TRY IT ▸ Output all of the data below without changing a word, and exclude the pictures.

########

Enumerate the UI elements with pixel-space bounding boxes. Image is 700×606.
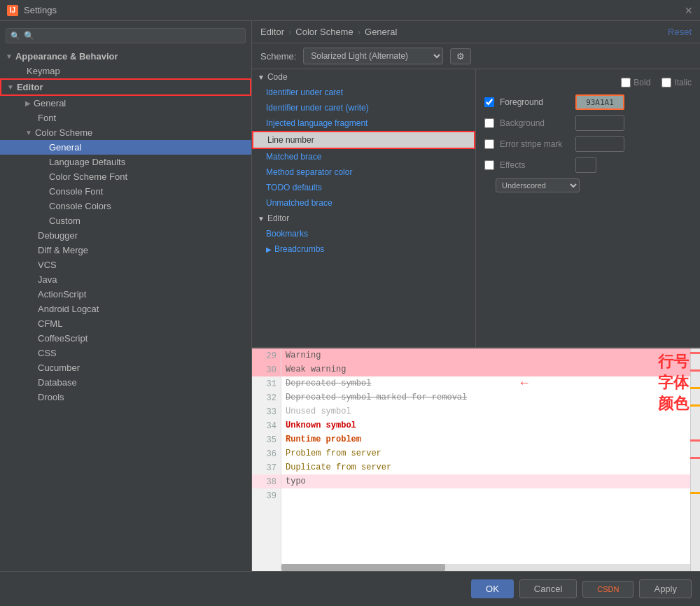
sidebar-item-keymap[interactable]: Keymap [0, 64, 251, 78]
code-item-identifier-under-caret[interactable]: Identifier under caret [252, 85, 475, 100]
code-item-injected[interactable]: Injected language fragment [252, 115, 475, 131]
sidebar-item-drools[interactable]: Drools [0, 390, 251, 404]
line-numbers: 2930313233343536373839 [252, 348, 281, 571]
reset-button[interactable]: Reset [668, 27, 692, 37]
tree-label-diff-merge: Diff & Merge [38, 245, 88, 255]
sidebar-item-diff-merge[interactable]: Diff & Merge [0, 243, 251, 258]
sidebar-item-cs-font[interactable]: Color Scheme Font [0, 169, 251, 184]
effects-label: Effects [500, 160, 570, 170]
editor-group-header[interactable]: ▼ Editor [252, 211, 475, 226]
effects-swatch[interactable] [575, 157, 596, 173]
code-line-39 [281, 488, 690, 502]
background-checkbox[interactable] [484, 118, 494, 128]
sidebar-item-actionscript[interactable]: ActionScript [0, 287, 251, 302]
line-number-34: 34 [252, 418, 281, 432]
tree-label-cfml: CFML [38, 318, 62, 329]
breadcrumb-editor: Editor [260, 27, 284, 37]
code-line-33: Unused symbol [281, 404, 690, 418]
sidebar-item-color-scheme[interactable]: ▼Color Scheme [0, 125, 251, 140]
sidebar-item-vcs[interactable]: VCS [0, 258, 251, 272]
background-color-swatch[interactable] [575, 115, 624, 131]
editor-group-label: Editor [267, 213, 289, 223]
sidebar-item-css[interactable]: CSS [0, 346, 251, 360]
code-item-breadcrumbs[interactable]: ▶Breadcrumbs [252, 241, 475, 257]
error-stripe-row: Error stripe mark [484, 136, 692, 152]
code-line-36: Problem from server [281, 446, 690, 460]
foreground-row: Foreground 93A1A1 [484, 94, 692, 110]
main-container: 🔍 ▼Appearance & BehaviorKeymap▼Editor▶Ge… [0, 21, 700, 571]
breadcrumb-sep2: › [358, 27, 360, 37]
italic-checkbox[interactable] [662, 78, 671, 87]
code-item-matched-brace[interactable]: Matched brace [252, 149, 475, 164]
line-number-38: 38 [252, 474, 281, 488]
code-item-unmatched[interactable]: Unmatched brace [252, 195, 475, 211]
sidebar-item-database[interactable]: Database [0, 375, 251, 390]
foreground-checkbox[interactable] [484, 97, 494, 107]
tree-label-drools: Drools [38, 392, 64, 402]
close-button[interactable]: ✕ [685, 5, 693, 16]
line-number-32: 32 [252, 390, 281, 404]
code-item-line-number[interactable]: Line number [252, 131, 475, 149]
gear-button[interactable]: ⚙ [450, 48, 471, 64]
ok-button[interactable]: OK [471, 579, 514, 598]
sidebar-item-appearance[interactable]: ▼Appearance & Behavior [0, 49, 251, 64]
search-input[interactable] [24, 31, 241, 41]
sidebar-item-general[interactable]: ▶General [0, 96, 251, 111]
underscored-select[interactable]: Underscored Underwaved Bordered [496, 178, 580, 192]
sidebar-item-console-colors[interactable]: Console Colors [0, 199, 251, 213]
preview-scroll[interactable] [281, 564, 690, 571]
sidebar-item-console-font[interactable]: Console Font [0, 184, 251, 199]
sidebar-item-cucumber[interactable]: Cucumber [0, 360, 251, 375]
code-item-method-separator[interactable]: Method separator color [252, 164, 475, 180]
code-line-30: Weak warning [281, 362, 690, 376]
tree-label-font: Font [38, 113, 56, 123]
sidebar-item-android-logcat[interactable]: Android Logcat [0, 302, 251, 316]
code-item-identifier-write[interactable]: Identifier under caret (write) [252, 100, 475, 115]
sidebar-item-font[interactable]: Font [0, 111, 251, 125]
sidebar-item-cs-general[interactable]: General [0, 140, 251, 155]
bold-checkbox[interactable] [621, 78, 631, 87]
tree-label-java: Java [38, 274, 57, 285]
properties-panel: Bold Italic Foreground 93A1A1 [476, 69, 700, 347]
error-stripe-label: Error stripe mark [500, 139, 570, 149]
tree-label-debugger: Debugger [38, 230, 78, 241]
csdn-button[interactable]: CSDN [582, 581, 634, 598]
tree-label-console-colors: Console Colors [49, 201, 111, 211]
underscored-row: Underscored Underwaved Bordered [484, 178, 692, 192]
line-number-39: 39 [252, 488, 281, 502]
error-stripe-swatch[interactable] [575, 136, 624, 152]
code-item-bookmarks[interactable]: Bookmarks [252, 226, 475, 241]
error-stripe-checkbox[interactable] [484, 139, 494, 149]
sidebar: 🔍 ▼Appearance & BehaviorKeymap▼Editor▶Ge… [0, 21, 252, 571]
scheme-select[interactable]: Solarized Light (Alternate) Default Darc… [303, 48, 443, 64]
scroll-indicator-6 [690, 457, 700, 459]
sidebar-item-java[interactable]: Java [0, 272, 251, 287]
apply-button[interactable]: Apply [639, 579, 692, 598]
sidebar-item-custom[interactable]: Custom [0, 213, 251, 228]
tree-label-database: Database [38, 377, 77, 388]
tree-label-cs-font: Color Scheme Font [49, 171, 127, 182]
code-group-header[interactable]: ▼ Code [252, 69, 475, 85]
italic-label: Italic [674, 78, 692, 87]
bold-italic-row: Bold Italic [484, 78, 692, 87]
background-label: Background [500, 118, 570, 128]
cancel-button[interactable]: Cancel [519, 579, 577, 598]
editor-group-arrow: ▼ [258, 215, 265, 223]
tree-label-coffeescript: CoffeeScript [38, 333, 88, 344]
scroll-indicator-4 [690, 404, 700, 407]
effects-checkbox[interactable] [484, 160, 494, 170]
tree-label-general: General [34, 98, 66, 108]
foreground-color-swatch[interactable]: 93A1A1 [575, 94, 624, 110]
line-number-37: 37 [252, 460, 281, 474]
search-box[interactable]: 🔍 [6, 28, 246, 43]
bottom-bar: OK Cancel CSDN Apply [0, 571, 700, 606]
sidebar-item-editor[interactable]: ▼Editor [0, 78, 251, 96]
tree-arrow-general: ▶ [25, 99, 31, 107]
scheme-row: Scheme: Solarized Light (Alternate) Defa… [252, 43, 700, 69]
sidebar-item-cfml[interactable]: CFML [0, 316, 251, 331]
bold-label: Bold [634, 78, 650, 87]
sidebar-item-debugger[interactable]: Debugger [0, 228, 251, 243]
sidebar-item-lang-defaults[interactable]: Language Defaults [0, 155, 251, 169]
code-item-todo[interactable]: TODO defaults [252, 180, 475, 195]
sidebar-item-coffeescript[interactable]: CoffeeScript [0, 331, 251, 346]
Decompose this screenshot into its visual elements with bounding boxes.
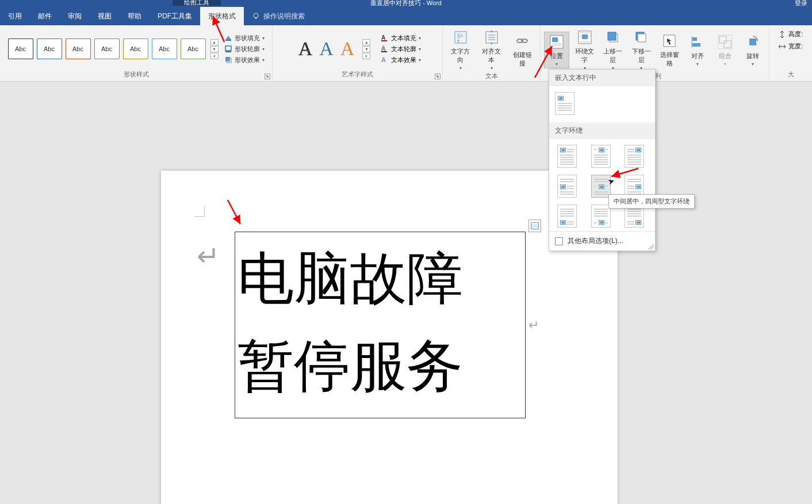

########

EXPECTED ANSWER ▸
Enumerate the UI elements with pixel-space bounding boxes. Image is 700×606.
sidebar-item-keymap[interactable]: Keymap [0, 64, 251, 78]
code-item-identifier-under-caret[interactable]: Identifier under caret [252, 85, 475, 100]
code-item-injected[interactable]: Injected language fragment [252, 115, 475, 131]
sidebar-item-drools[interactable]: Drools [0, 390, 251, 404]
line-numbers: 2930313233343536373839 [252, 348, 281, 571]
reset-button[interactable]: Reset [668, 27, 692, 37]
tree-label-diff-merge: Diff & Merge [38, 245, 88, 255]
sidebar-item-diff-merge[interactable]: Diff & Merge [0, 243, 251, 258]
sidebar-item-cs-font[interactable]: Color Scheme Font [0, 169, 251, 184]
effects-label: Effects [500, 160, 570, 170]
editor-group-header[interactable]: ▼ Editor [252, 211, 475, 226]
effects-swatch[interactable] [575, 157, 596, 173]
code-line-39 [281, 488, 690, 502]
background-checkbox[interactable] [484, 118, 494, 128]
sidebar-item-actionscript[interactable]: ActionScript [0, 287, 251, 302]
line-number-34: 34 [252, 418, 281, 432]
tree-label-cfml: CFML [38, 318, 62, 329]
breadcrumb-editor: Editor [260, 27, 284, 37]
code-line-33: Unused symbol [281, 404, 690, 418]
sidebar-item-color-scheme[interactable]: ▼Color Scheme [0, 125, 251, 140]
sidebar-item-vcs[interactable]: VCS [0, 258, 251, 272]
background-color-swatch[interactable] [575, 115, 624, 131]
editor-group-label: Editor [267, 213, 289, 223]
sidebar-item-css[interactable]: CSS [0, 346, 251, 360]
code-item-breadcrumbs[interactable]: ▶Breadcrumbs [252, 241, 475, 257]
error-stripe-row: Error stripe mark [484, 136, 692, 152]
code-line-36: Problem from server [281, 446, 690, 460]
foreground-row: Foreground 93A1A1 [484, 94, 692, 110]
main-container: 🔍 ▼Appearance & BehaviorKeymap▼Editor▶Ge… [0, 21, 700, 571]
breadcrumb-sep2: › [358, 27, 360, 37]
italic-checkbox[interactable] [662, 78, 671, 87]
code-item-matched-brace[interactable]: Matched brace [252, 149, 475, 164]
line-number-38: 38 [252, 474, 281, 488]
code-item-unmatched[interactable]: Unmatched brace [252, 195, 475, 211]
sidebar-item-database[interactable]: Database [0, 375, 251, 390]
foreground-checkbox[interactable] [484, 97, 494, 107]
tree-label-drools: Drools [38, 392, 64, 402]
close-button[interactable]: ✕ [685, 5, 693, 16]
line-number-32: 32 [252, 390, 281, 404]
code-item-line-number[interactable]: Line number [252, 131, 475, 149]
gear-button[interactable]: ⚙ [450, 48, 471, 64]
ok-button[interactable]: OK [471, 579, 514, 598]
sidebar-item-appearance[interactable]: ▼Appearance & Behavior [0, 49, 251, 64]
search-input[interactable] [24, 31, 241, 41]
sidebar-item-general[interactable]: ▶General [0, 96, 251, 111]
underscored-select[interactable]: Underscored Underwaved Bordered [496, 178, 580, 192]
sidebar-item-console-colors[interactable]: Console Colors [0, 199, 251, 213]
preview-scroll[interactable] [281, 564, 690, 571]
sidebar-item-console-font[interactable]: Console Font [0, 184, 251, 199]
sidebar-item-cucumber[interactable]: Cucumber [0, 360, 251, 375]
code-item-method-separator[interactable]: Method separator color [252, 164, 475, 180]
code-line-30: Weak warning [281, 362, 690, 376]
tree-label-font: Font [38, 113, 56, 123]
sidebar-item-android-logcat[interactable]: Android Logcat [0, 302, 251, 316]
code-item-identifier-write[interactable]: Identifier under caret (write) [252, 100, 475, 115]
sidebar-item-font[interactable]: Font [0, 111, 251, 125]
sidebar-item-cs-general[interactable]: General [0, 140, 251, 155]
bold-checkbox[interactable] [621, 78, 631, 87]
tree-label-java: Java [38, 274, 57, 285]
properties-panel: Bold Italic Foreground 93A1A1 [476, 69, 700, 347]
error-stripe-label: Error stripe mark [500, 139, 570, 149]
tree-label-debugger: Debugger [38, 230, 78, 241]
csdn-button[interactable]: CSDN [582, 581, 634, 598]
tree-label-console-colors: Console Colors [49, 201, 111, 211]
underscored-row: Underscored Underwaved Bordered [484, 178, 692, 192]
line-number-39: 39 [252, 488, 281, 502]
error-stripe-swatch[interactable] [575, 136, 624, 152]
code-item-bookmarks[interactable]: Bookmarks [252, 226, 475, 241]
error-stripe-checkbox[interactable] [484, 139, 494, 149]
sidebar: 🔍 ▼Appearance & BehaviorKeymap▼Editor▶Ge… [0, 21, 252, 571]
scheme-select[interactable]: Solarized Light (Alternate) Default Darc… [303, 48, 443, 64]
scroll-indicator-6 [690, 457, 700, 459]
sidebar-item-java[interactable]: Java [0, 272, 251, 287]
apply-button[interactable]: Apply [639, 579, 692, 598]
sidebar-item-custom[interactable]: Custom [0, 213, 251, 228]
tree-label-database: Database [38, 377, 77, 388]
tree-label-cs-font: Color Scheme Font [49, 171, 127, 182]
code-group-header[interactable]: ▼ Code [252, 69, 475, 85]
italic-label: Italic [674, 78, 692, 87]
bold-italic-row: Bold Italic [484, 78, 692, 87]
background-label: Background [500, 118, 570, 128]
cancel-button[interactable]: Cancel [519, 579, 577, 598]
editor-group-arrow: ▼ [258, 215, 265, 223]
tree-label-coffeescript: CoffeeScript [38, 333, 88, 344]
scroll-indicator-4 [690, 404, 700, 407]
effects-checkbox[interactable] [484, 160, 494, 170]
tree-label-general: General [34, 98, 66, 108]
foreground-color-swatch[interactable]: 93A1A1 [575, 94, 624, 110]
line-number-37: 37 [252, 460, 281, 474]
search-box[interactable]: 🔍 [6, 28, 246, 43]
bottom-bar: OK Cancel CSDN Apply [0, 571, 700, 606]
sidebar-item-editor[interactable]: ▼Editor [0, 78, 251, 96]
tree-arrow-general: ▶ [25, 99, 31, 107]
scheme-row: Scheme: Solarized Light (Alternate) Defa… [252, 43, 700, 69]
sidebar-item-cfml[interactable]: CFML [0, 316, 251, 331]
bold-label: Bold [634, 78, 650, 87]
sidebar-item-debugger[interactable]: Debugger [0, 228, 251, 243]
sidebar-item-lang-defaults[interactable]: Language Defaults [0, 155, 251, 169]
code-item-todo[interactable]: TODO defaults [252, 180, 475, 195]
sidebar-item-coffeescript[interactable]: CoffeeScript [0, 331, 251, 346]
Decompose this screenshot into its visual elements with bounding boxes.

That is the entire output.